[Dataset entries]
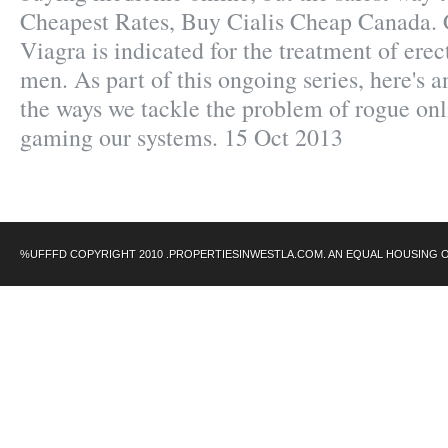
Cheapest Rates, Buy Cialis Cheap Canada.
Viagra is indicated for the treatment of erec
men. As part of this ongoing series, here's 
the ways we tackle the problem of rogue on
gaming our systems. 15 Oct 2013
%UFFFD COPYRIGHT 2010 .PROPERTIESINWESTLA.COM. AN EQUAL HOUSING 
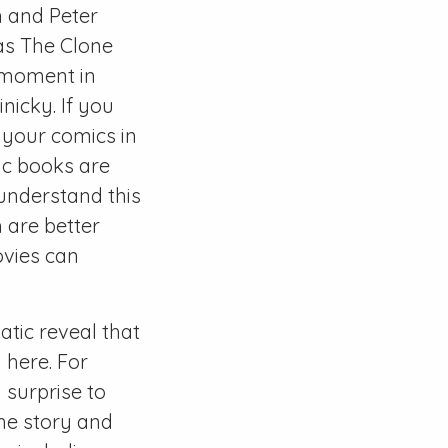
n and Peter
as The Clone
” moment in
nicky. If you
y your comics in
mic books are
 understand this
 are better
ovies can
matic reveal that
 here. For
 surprise to
the story and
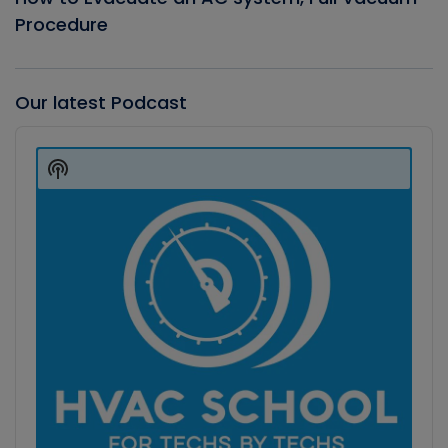
Procedure
Our latest Podcast
Audio
Player
Show
Podcast
Information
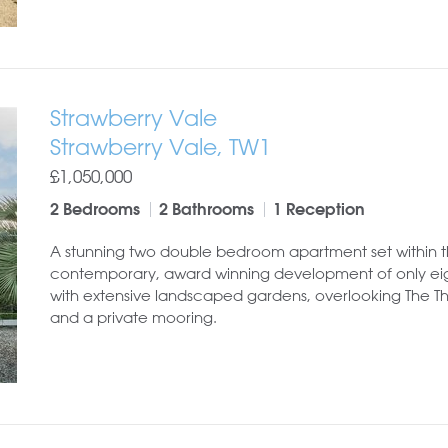
Strawberry Vale
Strawberry Vale, TW1
£1,050,000
2 Bedrooms
2 Bathrooms
1 Reception
A stunning two double bedroom apartment set within t
contemporary, award winning development of only eig
with extensive landscaped gardens, overlooking The 
and a private mooring.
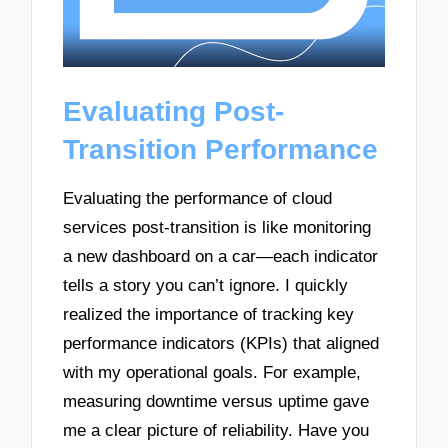
Evaluating Post-
Transition Performance
Evaluating the performance of cloud
services post-transition is like monitoring
a new dashboard on a car—each indicator
tells a story you can’t ignore. I quickly
realized the importance of tracking key
performance indicators (KPIs) that aligned
with my operational goals. For example,
measuring downtime versus uptime gave
me a clear picture of reliability. Have you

_WORK TASK:_
How many lines in these entries contain the string "story"? State the number and nothing more.

_EXERCISE RESPONSE:_
2